The sigma_y variable soaks up modeling error and observation error in y_obs.

You’d want to adjust location and scale of sigma_x and sigma_y.

Hi @Bob_Carpenter,
Thank you very much for your response. My overall goal is to evaluate the quality and readability of Method 1 as a method for estimating daily evapotranspiration, using a model that explicitly accounts for uncertainty in both the predictor and the outcome. I’d also like to clarify that my dataset includes daily measurements of evapotranspiration, and the values are different each day. The two methods used are:
-Method 1, which provides an estimation
-Method 2, which serves as the reference method

I’ve adapted the Stan code according to your suggestions:

stan_code <- "
data {
  int<lower=1> N;
  vector[N] x_obs;              
  vector[N] y_obs;              
}
parameters {
  vector[N] x;                  
  real alpha;
  real beta;
  real<lower=0> sigma_x;        
  real<lower=0> sigma_y;        
}
model {
  // Priors
  sigma_x ~ normal (0.24, 0.11);     // 10% error (sigma_x <- mean(Method 1) * 0.10)  and  sd
  sigma_y ~ normal (0.17, 0.09);     // 10% error (sigma_y<- mean(Method 2) * 0.10) and sd
  alpha ~ normal (1.49, 0.5);
  beta ~ normal (1.40, 0.5);

  x_obs ~ normal (x, sigma_x);  
  y_obs ~ normal (alpha + beta * x, sigma_y);  
}
generated quantities {
  vector[N] y_pred;
  vector[N] residual_error;

  for (i in 1:N) {
    y_pred[i] = normal_rng(alpha + beta * x[i], sigma_y);
    residual_error[i] = fabs(y_obs[i] - y_pred[i]);   //. this should be the error of Method 1
  }
}

I have additional questions to clarify some aspects of the model. I would really appreciate it if you could take a look and help me to clarify the points below:

  1. Is the way I adjusted the location and scale of sigma_x and sigma_y appropriate?
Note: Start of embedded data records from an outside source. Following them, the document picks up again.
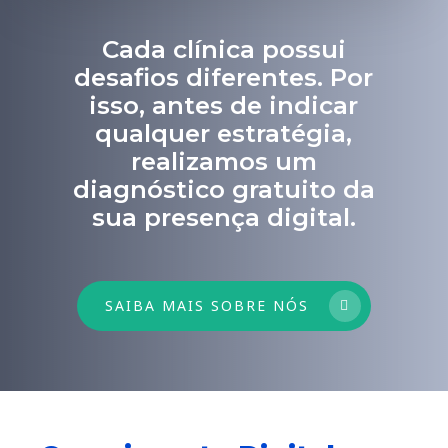
Cada clínica possui
desafios diferentes. Por
isso, antes de indicar
qualquer estratégia,
realizamos um
diagnóstico gratuito da
sua presença digital.
SAIBA MAIS SOBRE NÓS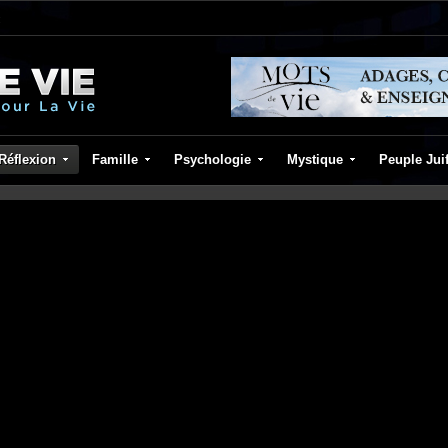
Réflexion
Famille
Psychologie
Mystique
Peuple Jui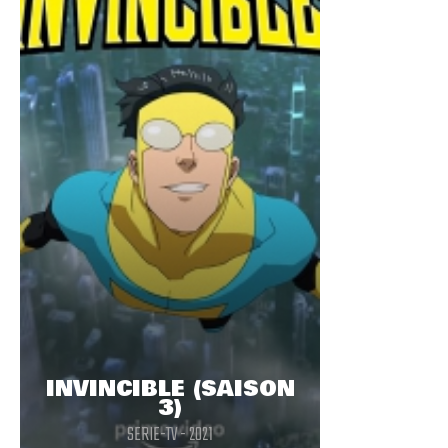
INVINCIBLE (SAISON
3)
SERIE-TV - 2021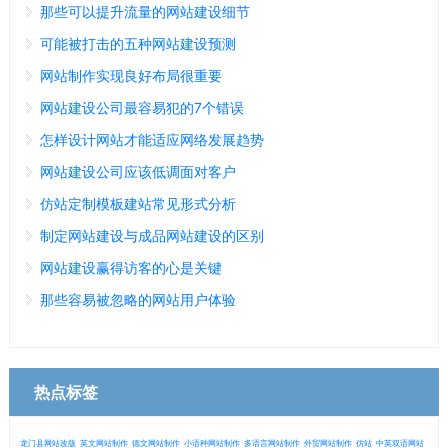
那些可以提升流量的网站建设细节
可能被打击的五种网站建设预测
网站制作实现良好布局很重要
网站建设公司最容易犯的7个错误
怎样设计网站才能适应网络发展趋势
网站建设公司应该低调面对客户
仿站定制模板建站常见形式分析
制定网站建设与成品网站建设的区别
网站建设赢得访客的心是关键
那些容易被忽略的网站用户体验
热点标签
龙门县网站改版
英文网站制作
德文网站制作
小语种网站制作
多语言网站制作
外贸网站制作
仿站
中英双语网站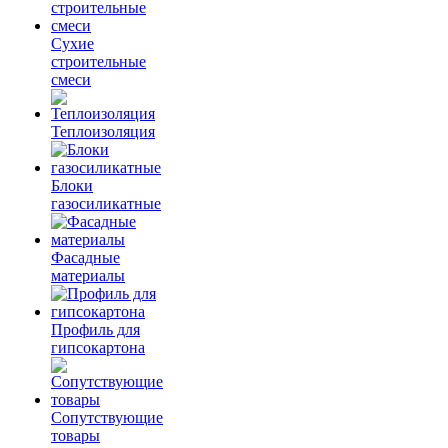
Сухие
строительные
смеси
Теплоизоляция
Блоки
газосиликатные
Фасадные
материалы
Профиль для
гипсокартона
Сопутствующие
товары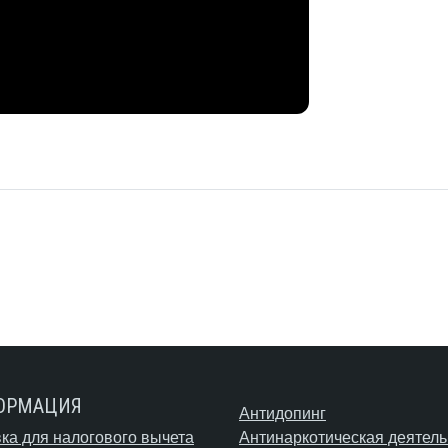
ОРМАЦИЯ
Антидопинг
ка для налогового вычета
Антинаркотическая деятель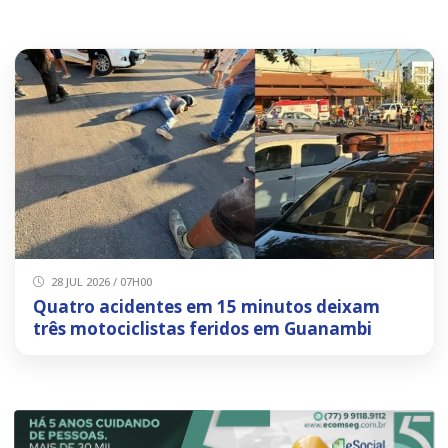
28 JUL 2026 / 07H00
Quatro acidentes em 15 minutos deixam
três motociclistas feridos em Guanambi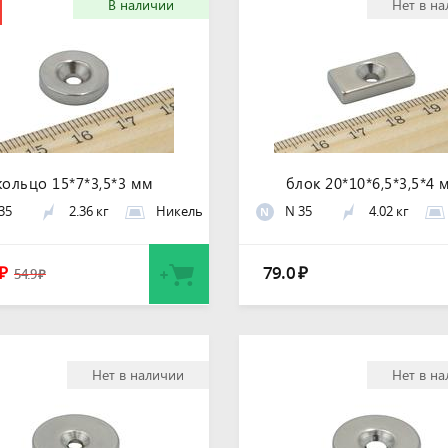
В наличии
Нет в н
кольцо 15*7*3,5*3 мм
блок 20*10*6,5*3,5*4 
35
2.36 кг
Никель
N 35
4.02 кг
N
79.0
₽
₽
54.9
₽
Нет в наличии
Нет в н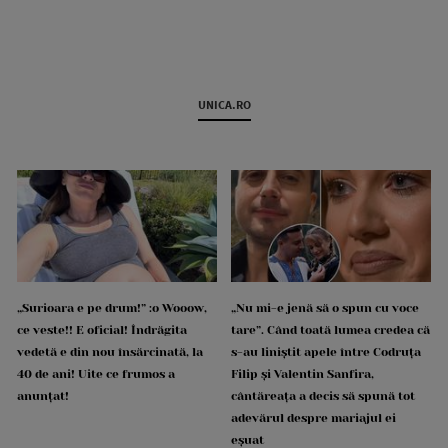
UNICA.RO
„Surioara e pe drum!” :o Wooow,
„Nu mi-e jenă să o spun cu voce
ce veste!! E oficial! Îndrăgita
tare”. Când toată lumea credea că
vedetă e din nou însărcinată, la
s-au liniștit apele între Codruța
40 de ani! Uite ce frumos a
Filip și Valentin Sanfira,
anunțat!
cântăreața a decis să spună tot
adevărul despre mariajul ei
eșuat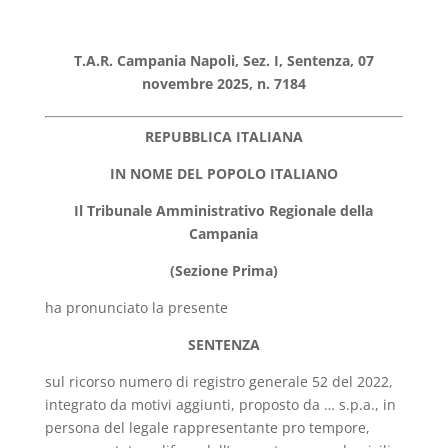
T.A.R. Campania Napoli, Sez. I, Sentenza, 07
novembre 2025, n. 7184
REPUBBLICA ITALIANA
IN NOME DEL POPOLO ITALIANO
Il Tribunale Amministrativo Regionale della
Campania
(Sezione Prima)
ha pronunciato la presente
SENTENZA
sul ricorso numero di registro generale 52 del 2022,
integrato da motivi aggiunti, proposto da … s.p.a., in
persona del legale rappresentante pro tempore,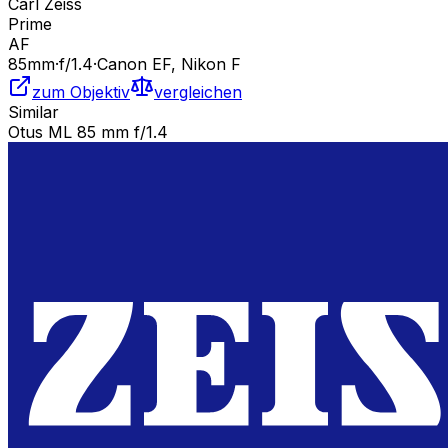
Carl Zeiss
Prime
AF
85
mm
·
f/
1.4
·
Canon EF, Nikon F
zum Objektiv
vergleichen
Similar
Otus ML 85 mm f/1.4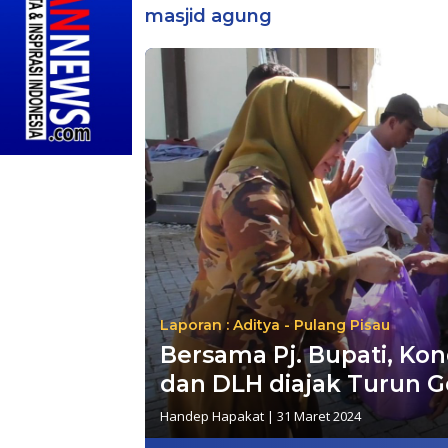
masjid agung
Laporan : Aditya - Pulang Pisau
Bersama Pj. Bupati, Kon
dan DLH diajak Turun 
Handep Hapakat
|
31 Maret 2024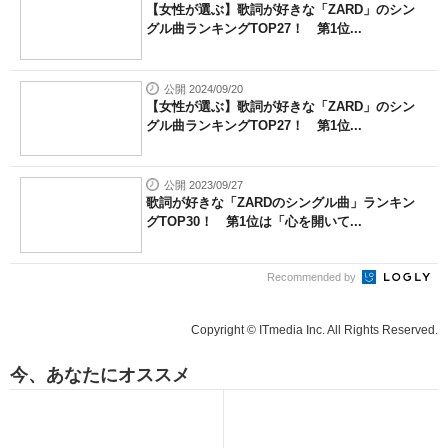
【女性が選ぶ】歌詞が好きな「ZARD」のシン
グル曲ランキングTOP27！ 第1位...
公開 2024/09/20
【女性が選ぶ】歌詞が好きな「ZARD」のシン
グル曲ランキングTOP27！ 第1位...
公開 2023/09/27
歌詞が好きな「ZARDのシングル曲」ランキン
グTOP30！ 第1位は「心を開いて...
Recommended by
Copyright © ITmedia Inc. All Rights Reserved.
今、あなたにオススメ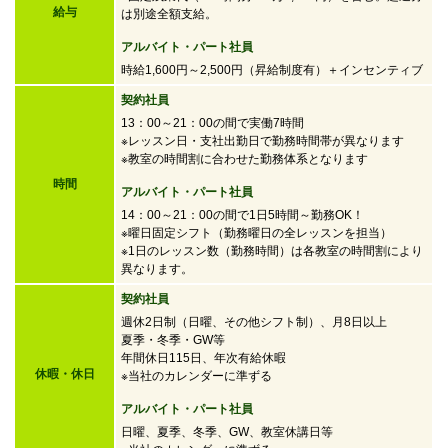
給与
は別途全額支給。
アルバイト・パート社員
時給1,600円～2,500円
（昇給制度有）＋インセンティブ
契約社員
13：00～21：00の間で実働7時間
※レッスン日・支社出勤日で勤務時間帯が異なります
※教室の時間割に合わせた勤務体系となります
時間
アルバイト・パート社員
14：00～21：00の間で
1日5時間～勤務OK！
※曜日固定シフト（勤務曜日の全レッスンを担当）
※1日のレッスン数（勤務時間）は各教室の時間割により
異なります。
契約社員
週休2日制（日曜、その他シフト制）、月8日以上
夏季・冬季・GW等
年間休日115日、年次有給休暇
休暇・休日
※当社のカレンダーに準ずる
アルバイト・パート社員
日曜、夏季、冬季、GW、教室休講日等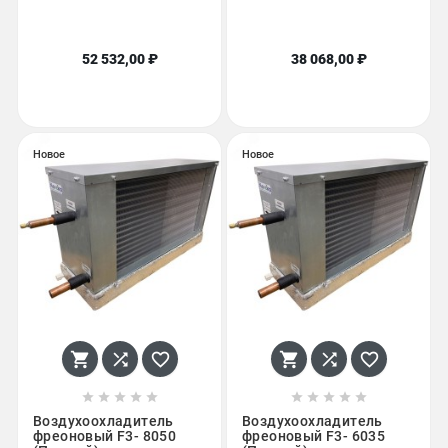
52 532,00 ₽
38 068,00 ₽
Новое
Новое
















Воздухоохладитель
Воздухоохладитель
фреоновый F3- 8050
фреоновый F3- 6035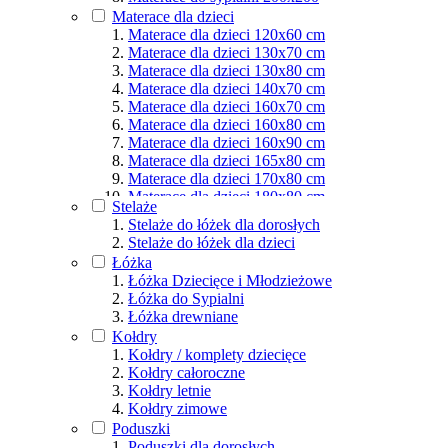
Materace dla osób aktywnych
Materace dla dzieci
Podział wg rozmiarów
Materace dla dzieci 120x60 cm
Materace dla dzieci 130x70 cm
Materace dla dzieci 130x80 cm
Materace dla dzieci 140x70 cm
Materace dla dzieci 160x70 cm
Materace dla dzieci 160x80 cm
Materace dla dzieci 160x90 cm
Materace dla dzieci 165x80 cm
Materace dla dzieci 170x80 cm
Materace dla dzieci 180x80 cm
Stelaże
Materace dla dzieci 180x90 cm
Stelaże do łóżek dla dorosłych
Materace dla dzieci 190x80 cm
Stelaże do łóżek dla dzieci
Materace dla dzieci 190x90 cm
Łóżka
Materace dla dzieci 200x80 cm
Łóżka Dziecięce i Młodzieżowe
Materace dla dzieci 200x90 cm
Łóżka do Sypialni
Materace dla dzieci 200x100 cm
Łóżka drewniane
Materace dla dzieci 200x120 cm
Kołdry
Materace dla dzieci 200x140 cm
Kołdry / komplety dziecięce
Materace dla dzieci 200x160 cm
Kołdry całoroczne
Materace dla dzieci 200x180 cm
Kołdry letnie
Materace dla dzieci 200x200 cm
Kołdry zimowe
Poduszki
Poduszki dla dorosłych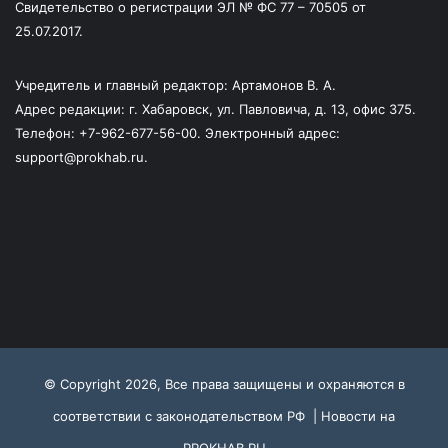
Свидетельство о регистрации ЭЛ № ФС 77 – 70505 от
25.07.2017.
Учредитель и главный редактор: Артамонов В. А.
Адрес редакции: г. Хабаровск, ул. Павловича, д. 13, офис 375.
Телефон: +7-962-677-56-00. Электронный адрес:
support@prokhab.ru.
© Copyright 2026, Все права защищены и охраняются в
соответствии с законодательством РФ |
Новости на
PROKHAB.RU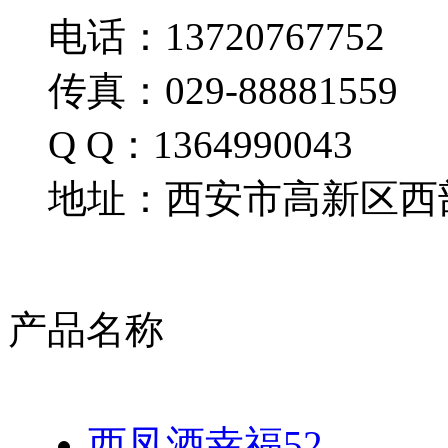
电话：13720767752
传真：029-88881559
Q Q：1364990043
地址：西安市高新区西部
产品名称
西凤酒幸福52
  2. If my goal is to account for the error in Method 1 (the estimation of ET), should I model Method 1 as x (predictor) and Method 2 (reference method) as y (the outcome), or the other way around?

  3. To achieve my goal, is it appropriate to use the model above and explicitly include measurement error in both Method 1 and Method 2? Or is it also valid to include measurement error only for Method 2, assuming that Method 1 represent the modeled outcome?